* SOURCE INFORMATION:
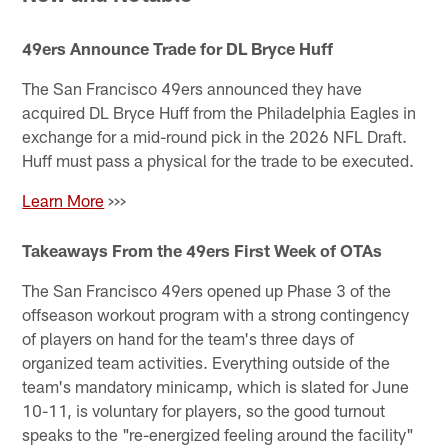
49ers Announce Trade for DL Bryce Huff
The San Francisco 49ers announced they have
acquired DL Bryce Huff from the Philadelphia Eagles in
exchange for a mid-round pick in the 2026 NFL Draft.
Huff must pass a physical for the trade to be executed.
Learn More
>>>
Takeaways From the 49ers First Week of OTAs
The San Francisco 49ers opened up Phase 3 of the
offseason workout program with a strong contingency
of players on hand for the team's three days of
organized team activities. Everything outside of the
team's mandatory minicamp, which is slated for June
10-11, is voluntary for players, so the good turnout
speaks to the "re-energized feeling around the facility"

* DESCRIPTION OF THE TASK: Write the lines out exactly, from the one with "acquired DL Bryce" down to the last line of the listing, and leave out all others.

* SOLUTION TO THE EXERCISE:
acquired DL Bryce Huff from the Philadelphia Eagles in
exchange for a mid-round pick in the 2026 NFL Draft.
Huff must pass a physical for the trade to be executed.
Learn More
>>>
Takeaways From the 49ers First Week of OTAs
The San Francisco 49ers opened up Phase 3 of the
offseason workout program with a strong contingency
of players on hand for the team's three days of
organized team activities. Everything outside of the
team's mandatory minicamp, which is slated for June
10-11, is voluntary for players, so the good turnout
speaks to the "re-energized feeling around the facility"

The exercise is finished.